Rates from 1 April 2025 = For a single residential property
Property or lease premium or transfer value | SDLT rate |
Up to £125,000 (Changing from Up to £250,000) | Zero |
The next £125,000 (the portion from £125,001 to £250,000) | 2% (Changing from 0%) |
The next £675,000 (the portion from £250,001 to £925,000) | 5% |
The next £575,000 (the portion from £925,001 to £1.5 million) | 10% |
The remaining amount (the portion above £1.5 million) | 12% |
Example for a single residential property
In October 2024 you buy a house for £350,000. The SDLT you owe will be calculated as follows:
- 0% on the first £250,000 = £0
- 5% on the final £100,000 = £5,000
- total SDLT = £5,000
Whereas in April 2025 you buy a house for £350,000, the SDLT you owe will total £7,500 (this is £2,500 more for the same property.)
Higher rates for additional properties
You’ll usually have to pay 5% on top of SDLT rates if buying a new residential property means you’ll own more than one.
There is a 5% surcharge on residential properties bought by companies.
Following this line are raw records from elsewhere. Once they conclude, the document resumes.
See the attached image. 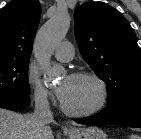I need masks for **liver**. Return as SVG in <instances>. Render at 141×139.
Listing matches in <instances>:
<instances>
[{
  "label": "liver",
  "instance_id": "6515ba94",
  "mask_svg": "<svg viewBox=\"0 0 141 139\" xmlns=\"http://www.w3.org/2000/svg\"><path fill=\"white\" fill-rule=\"evenodd\" d=\"M0 139H54L49 126L39 130L33 114H18L0 108Z\"/></svg>",
  "mask_w": 141,
  "mask_h": 139
}]
</instances>
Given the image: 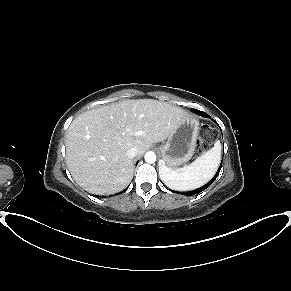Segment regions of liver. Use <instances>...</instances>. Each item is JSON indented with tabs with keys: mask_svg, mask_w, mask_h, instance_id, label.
Returning a JSON list of instances; mask_svg holds the SVG:
<instances>
[{
	"mask_svg": "<svg viewBox=\"0 0 291 291\" xmlns=\"http://www.w3.org/2000/svg\"><path fill=\"white\" fill-rule=\"evenodd\" d=\"M189 116L178 106L153 99L123 100L86 111L66 132L68 169L76 183L90 193L119 192L134 173L127 150L135 147L141 156Z\"/></svg>",
	"mask_w": 291,
	"mask_h": 291,
	"instance_id": "liver-1",
	"label": "liver"
}]
</instances>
There is also a 2% surcharge on residential properties in England and Northern Ireland bought by non-UK residents on or after 1 April 2021. The 2% surcharge applies on top of all other residential rates of SDLT including the 5% higher rate surcharge.
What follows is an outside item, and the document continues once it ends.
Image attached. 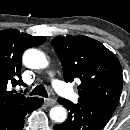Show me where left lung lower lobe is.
<instances>
[{"instance_id": "0a47b994", "label": "left lung lower lobe", "mask_w": 130, "mask_h": 130, "mask_svg": "<svg viewBox=\"0 0 130 130\" xmlns=\"http://www.w3.org/2000/svg\"><path fill=\"white\" fill-rule=\"evenodd\" d=\"M58 102L69 110L64 123L54 126V130H102L113 113L87 101L78 100L77 104L58 98Z\"/></svg>"}]
</instances>
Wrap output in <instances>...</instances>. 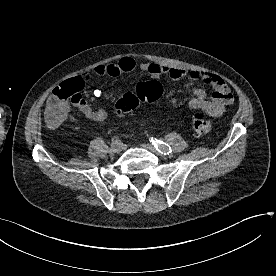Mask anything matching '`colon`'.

Rates from 1 April 2025 = For additional properties
Property or lease premium or transfer value |
SDLT rate |
Up to £125,000 (Changing from Up to £250,000) |
5% |
The next £125,000 (the portion from £125,001 to £250,000) |
7% (Changing from 5%) |
The next £675,000 (the portion from £250,001 to £925,000) |
10% |
The next £575,000 (the portion from £925,001 to £1.5 million) |
15% |
The remaining amount (the portion above £1.5 million) |
17% |
Example for additional properties
If you own a house which is your main residence. On the 31 October 2024 you buy an additional residential property for £300,000. On completion of the purchase you own more than one property. The SDLT you owe on the purchase will be calculated as follows:
5% on the first £250,000 = £12,500
10% on the final £50,000 = £5,000
Total SDLT = £17,500
Whereas in April 2025 you buy a second property for £300,000, the SDLT you owe will total £20,000 (this is £2,500 more for the same property.)
Conclusion
Increasing the higher rates of SDLT on purchases of residential property is expected to disincentivise the acquisition of second homes and buy-to-let properties, freeing up housing stock for main home and first-time buyers. However, as rates are increasing for homeowners too, the change may just drive down property prices.
As a property investor are you reducing your portfolio acquisitions?